HONOR has seen better days at our University. It took two open honor trials within the last year, but I have lost all faith in the honor process. Open honor trial juries have shown to be either confused in their task or uncertain in dismissing students. With the discovery of these flaws, the effects of the single sanction become even more questionable.
The last year has seen more activity from the Honor Committee than in quite some time. In particular, the two open honor trials opened the honor system to criticism.The all-or-none single sanction shows its flaws most clearly in the contrast of the two trials. In the first open honor trial in three years, Joe Schlingbaum and Lindsay McClung were found guilty on act and intent but acquitted based on the seriousness clause. In the second open honor trial of the academic year, Steve Gilday was found guilty of lying to his professor about photocopying a sheet of his exam, despite sending an e-mail fully explaining the situation to his professor.
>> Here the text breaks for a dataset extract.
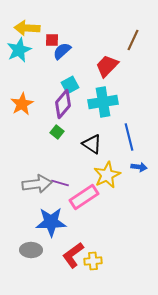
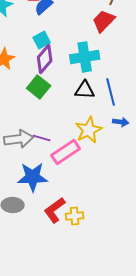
red trapezoid: (107, 66) -> (104, 21), moved
cyan square: (70, 85) -> (42, 40), moved
green square: (57, 132) -> (39, 87), size x1.6
black triangle: (92, 144) -> (85, 90), moved, turned -30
These two decisions clearly are not congruent with one another. The lack of punishment in the first open honor trial is far too lax when act and intent have been judged guilty, while the dismissal from the University for photocopying an exam question is far too harsh. Few students would contend the alleged honor violations of the second trial exceeded the first trial so severely. Yet Schlingbaum and McClung have returned to a sense of normalcy while Gilday fights to remain at the University.
The jurors of the honor trials have expressed confusion about the honor process. Schlingbaum and McClung maintain the jurors confused doubts between the two criteria, act and intent and seriousness. Act and intent are voted on together, leaving open the possibility of jurors confusing their judgment of the two aspects. The jurors may "average" their judgment of guilt. For example, a juror may feel the accused committed the act, but may be on the fence about intent. In general, then, the juror may feel inclined to vote guilty for the two together, even though they would have voted not guilty for intent if voted on separately.
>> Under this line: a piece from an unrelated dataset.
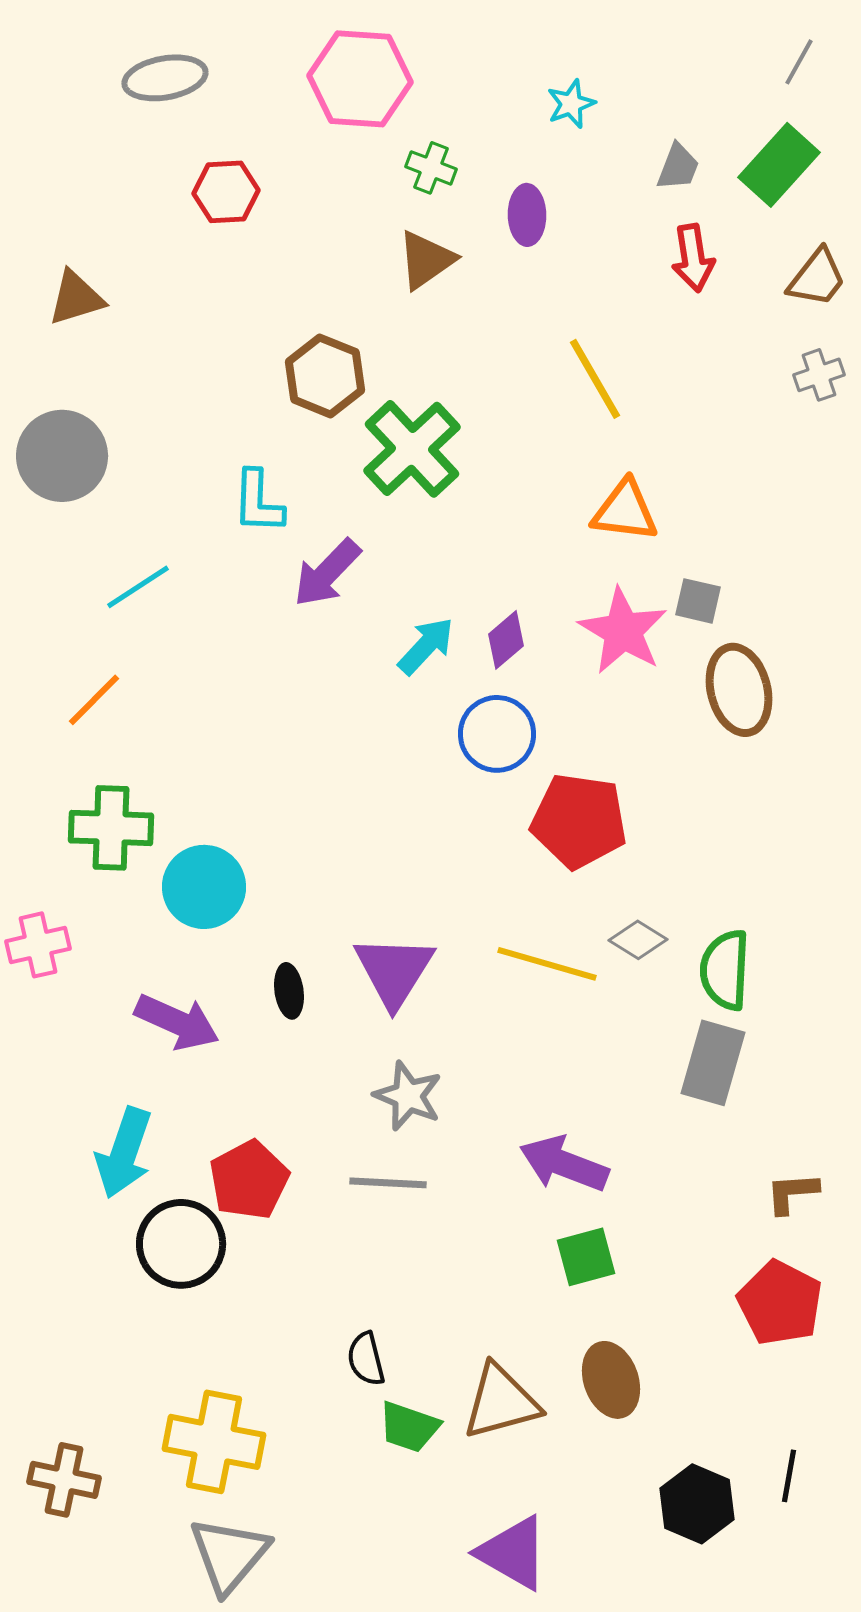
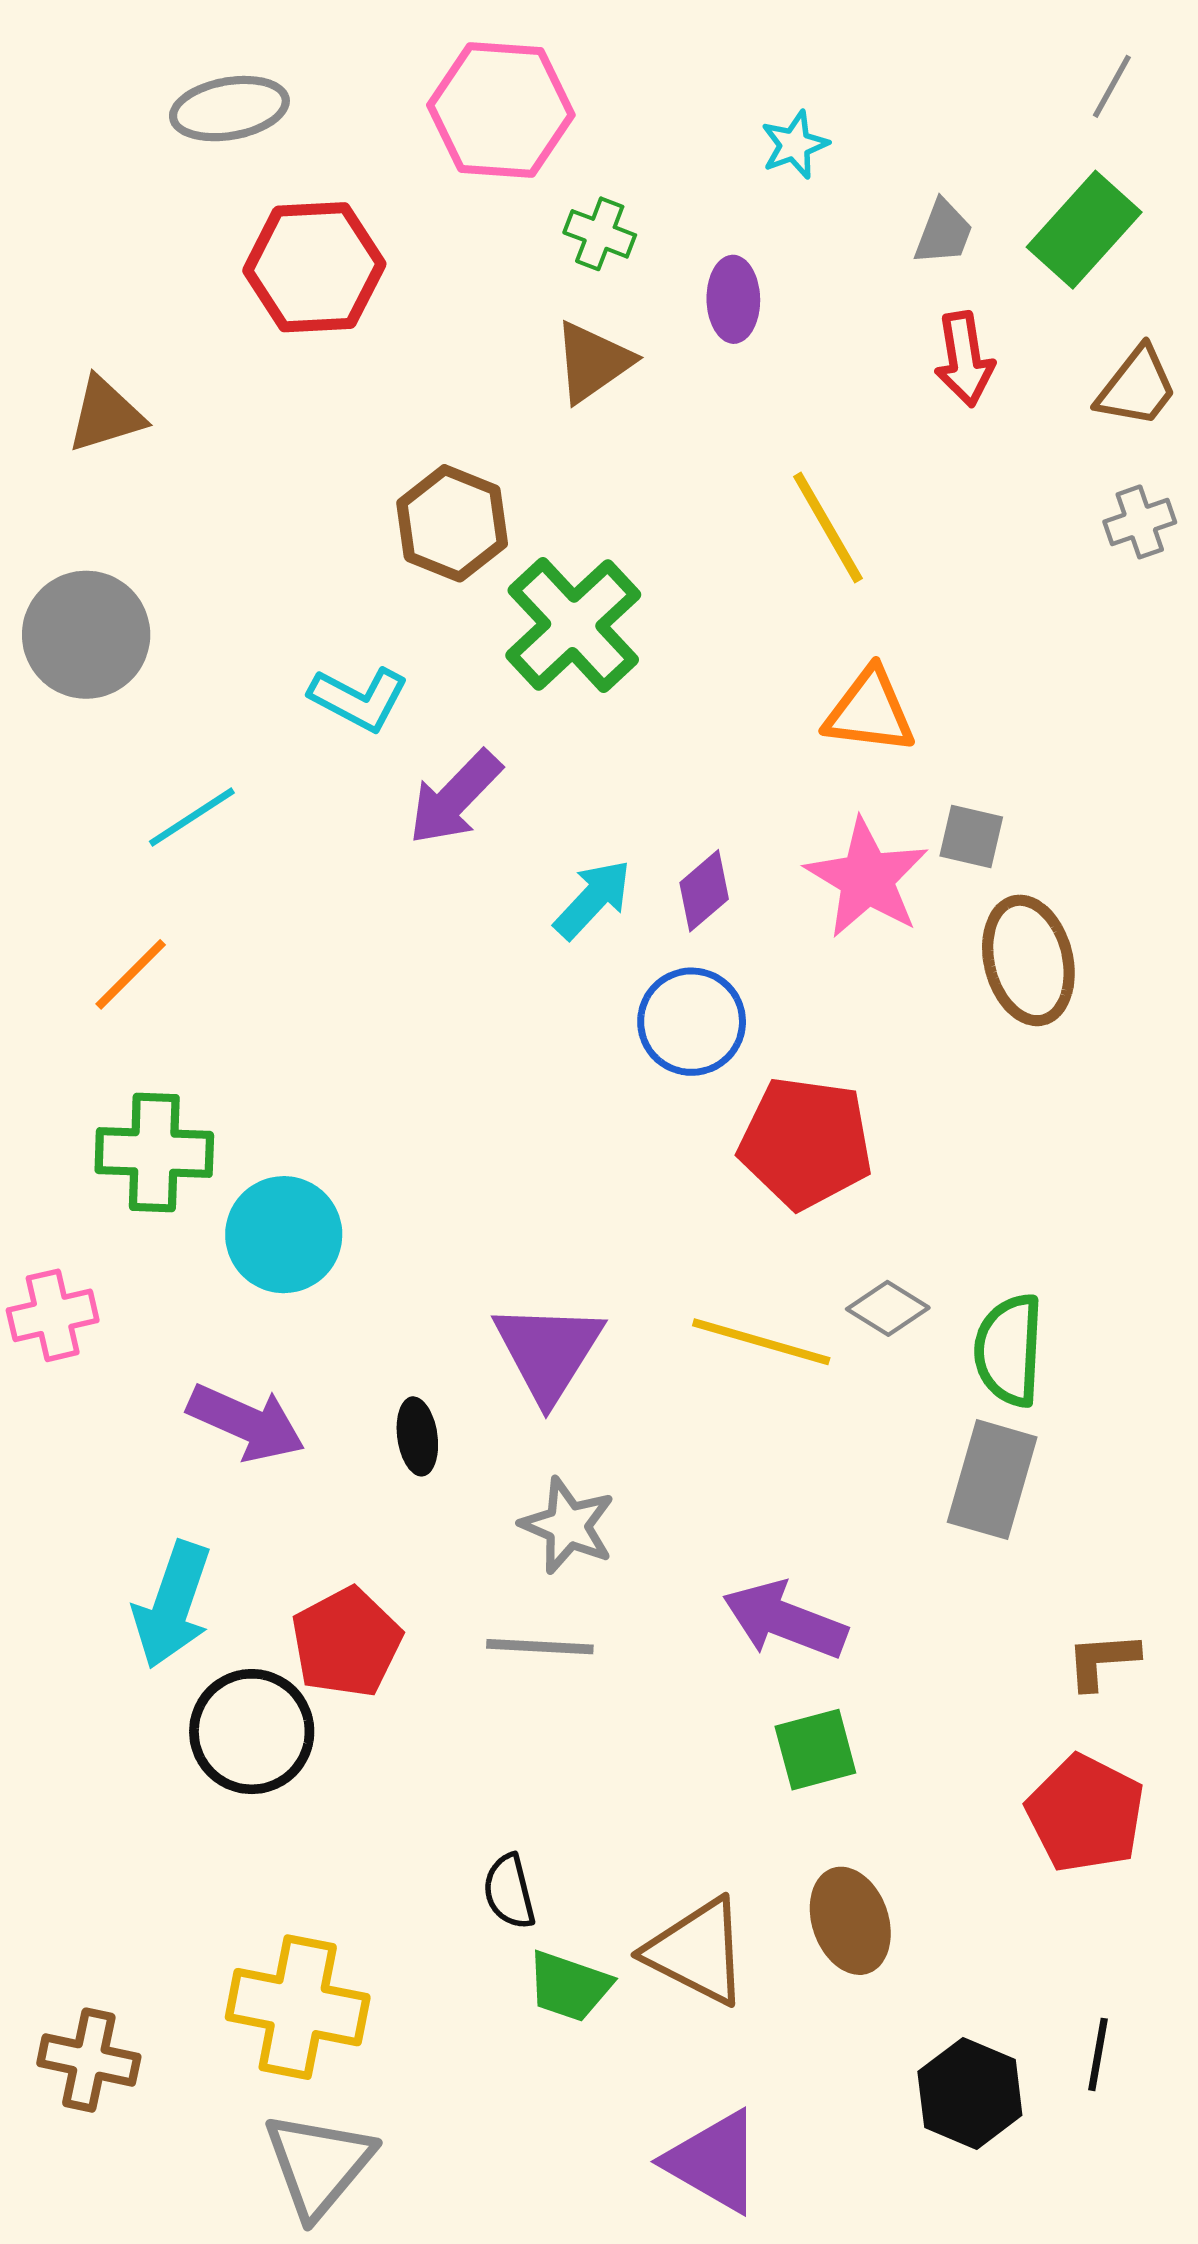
red hexagon: (226, 192) -> (314, 267), size x1.5
cyan L-shape: (258, 502) -> (359, 699), turned -64
black ellipse: (289, 991) -> (417, 1436), moved
brown triangle: (501, 1402) -> (697, 1951), turned 42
In the recent open honor trial, the jurors themselves claimed there was confusion about the exact charge against Gilday. According to former Honor Chair David Hobbs, the trial chair and observer reassured the Committee that there was no confusion among the jurors. "There were no firsthand accounts of confusion," according to Hobbs. However, with three jurors detecting confusion among their peers, the issue must be addressed or corrected for in some way.
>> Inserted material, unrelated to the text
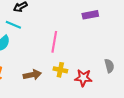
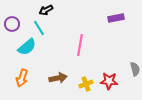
cyan line: (13, 25) -> (39, 28), turned 35
yellow cross: (60, 70) -> (86, 84), moved, turned -32

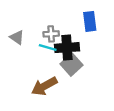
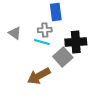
blue rectangle: (90, 21) -> (56, 12), moved
black cross: (67, 48) -> (76, 42), moved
Some level of confusion can be expected at honor trials. Students are thrust into unfamiliar roles as jurors with a special power. The Honor Committee has a duty to not only ensure jurors understand what they are assessing, but to establish that jurors are comfortable with the enforcement of the single sanction. The jurors are given two separation orientations, one a general orientation and the other a trial-specific orientation, according to Hobbs. Even if students understand what they are assessing before the trial, that understanding may become clouded as the trial continues.
The triviality clause shows a huge potential for confusion. The Honor Committee defines triviality as, "Would open toleration of such an act impair the community of trust sufficiently enough to warrant permanent dismissal from the University?" Student will have differing opinions of what impairs the community of trust, meaning jurors are assessing a trial based on different standards. This gives great discretion to the particular jury pool, potentially leading to inconsistent verdicts depending on how each jury member defines triviality.
The impact of confusion by the jury is enhanced by the lack of precedent in honor trials. Precedent allows argument by referencing prior decisions made by other juries, allowing the jury to see how others viewed similar penalties. The character of the jury will differ greatly from trial to trial, causing inconsistent decisions for offenses that may be, in fact, identical. If nothing else, by not allowing precedence, the burden increases even more on the ten jurors, potentially creating anxiety about the dismissal of the accused.
A recent report by the ad hoc Committee for the Investigation of the Single Sanction lends support to the idea that jurors do not feel comfortable with the single sanction. Jurors promise to support the single sanction before serving, but 148 jurors in the last year indicated they would have changed their vote had there been a lesser sanction. Jurors promise to support the single sanction before they actually see the accused student before them. As the trial goes on and jurors learn about the student, the jurors may become more and more apprehensive to dismiss the student from the University.
Jurors will never feel entirely comfortable with the single sanction. Even if students say they feel comfortable with its enforcement, that can change as students may feel a connection to the accused for whatever reason. The net effect is that real cheaters are not given any sort of penalty, even if have committed an act that violates the honor code.
Our honor system reasons through a system of ideals, assuming that the liars, cheaters and thieves of the world are obvious. With the open honor trials displaying juror confusion and uncertainties, the ambiguity of these labels becomes clear. The flawed honor process makes the single sanction feel like nothing more than "cruel and unusual punishment."